• _What you need to do_:
From the line with "制の確保に力を入れ、チーム体制で24時間365日対応できるよう、" through the final line below, restate each line word for word and return nothing else.

Saved entries
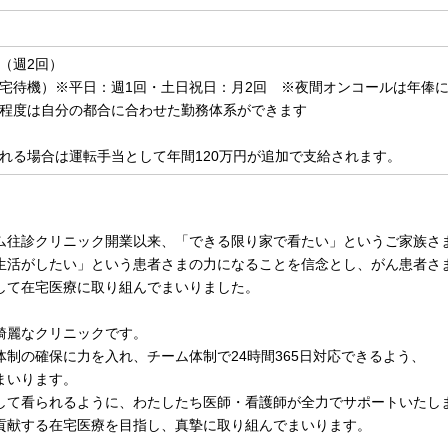
（週2回）
宅待機）※平日：週1回・土日祝日：月2回 ※夜間オンコールは年俸
程度は自分の都合に合わせた勤務体系ができます
れる場合は運転手当として年間120万円が追加で支給されます。
ム往診クリニック開業以来、「できる限り家で看たい」というご家族さ
生活がしたい」という患者さまの力になることを信念とし、がん患者さ
して在宅医療に取り組んでまいりました。
綺麗なクリニックです。
制の確保に力を入れ、チーム体制で24時間365日対応できるよう、
まいります。
して看られるように、わたしたち医師・看護師が全力でサポートいたし
貢献する在宅医療を目指し、真摯に取り組んでまいります。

• _Solution below_:
制の確保に力を入れ、チーム体制で24時間365日対応できるよう、
まいります。
して看られるように、わたしたち医師・看護師が全力でサポートいたし
貢献する在宅医療を目指し、真摯に取り組んでまいります。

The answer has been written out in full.